(What the task asks) Among the entries below, only the lines from the one with "socializació" through the one with "Navigate to line in focus" are wanted, reproduced exactly. Pictures are not wanted.

*** Material shown Section Begins ***

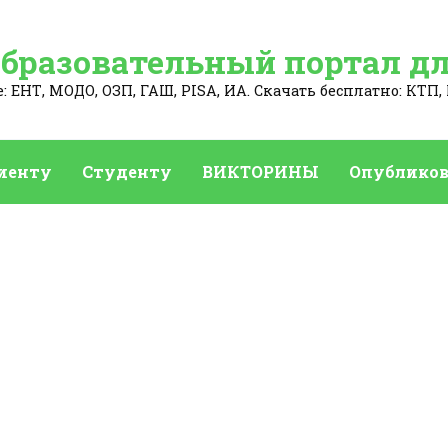
Образовательный портал дл
 ЕНТ, МОДО, ОЗП, ГАШ, PISA, ИА. Скачать бесплатно: КТП, 
иенту
Студенту
ВИКТОРИНЫ
Опубликов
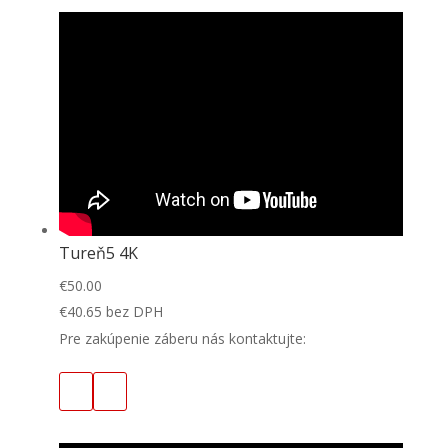
Tureň5 4K
€
50.00
€
40.65
bez DPH
Pre zakúpenie záberu nás kontaktujte:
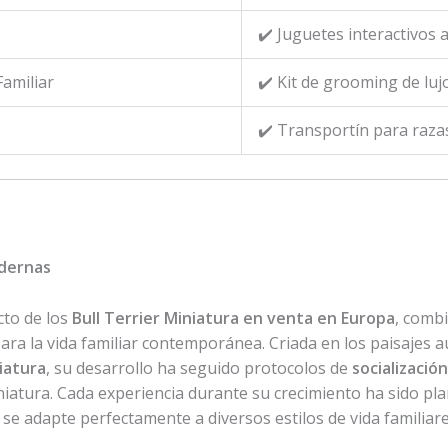
✔️ Juguetes interactivos
amiliar
✔️ Kit de grooming de luj
✔️ Transportín para raz
odernas
cto de los
Bull Terrier Miniatura en venta en Europa
, combi
ara la vida familiar contemporánea. Criada en los paisajes 
iatura
, su desarrollo ha seguido protocolos de
socializació
iatura. Cada experiencia durante su crecimiento ha sido pla
e adapte perfectamente a diversos estilos de vida familiare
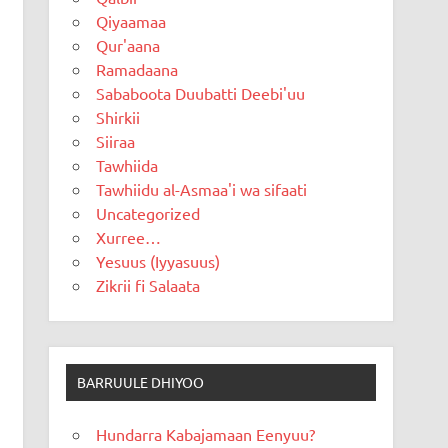
Qiyaamaa
Qur'aana
Ramadaana
Sababoota Duubatti Deebi'uu
Shirkii
Siiraa
Tawhiida
Tawhiidu al-Asmaa'i wa sifaati
Uncategorized
Xurree…
Yesuus (Iyyasuus)
Zikrii fi Salaata
BARRUULE DHIYOO
Hundarra Kabajamaan Eenyuu?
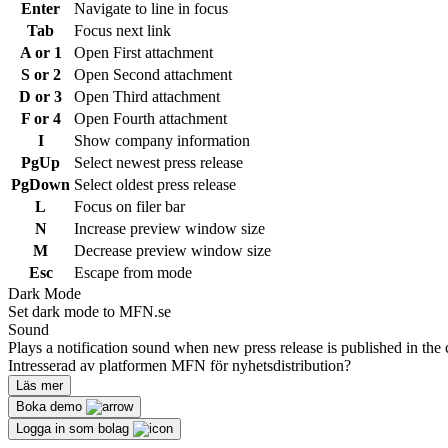
Enter
Navigate to line in focus
Tab
Focus next link
A or 1
Open First attachment
S or 2
Open Second attachment
D or 3
Open Third attachment
F or 4
Open Fourth attachment
I
Show company information
PgUp
Select newest press release
PgDown
Select oldest press release
L
Focus on filer bar
N
Increase preview window size
M
Decrease preview window size
Esc
Escape from mode
Dark Mode
Set dark mode to MFN.se
Sound
Plays a notification sound when new press release is published in the 
Intresserad av platformen MFN för nyhetsdistribution?
Läs mer
Boka demo
Logga in som bolag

*** Material shown Section Ends ***

(Final answer)
socializació
iatura. Cada experiencia durante su crecimiento ha sido pla
e adapte perfectamente a diversos estilos de vida familiare
Qiyaamaa
Qur'aana
Ramadaana
Sababoota Duubatti Deebi'uu
Shirkii
Siiraa
Tawhiida
Tawhiidu al-Asmaa'i wa sifaati
Uncategorized
Xurree…
Yesuus (Iyyasuus)
Zikrii fi Salaata
BARRUULE DHIYOO
Hundarra Kabajamaan Eenyuu?
Enter
Navigate to line in focus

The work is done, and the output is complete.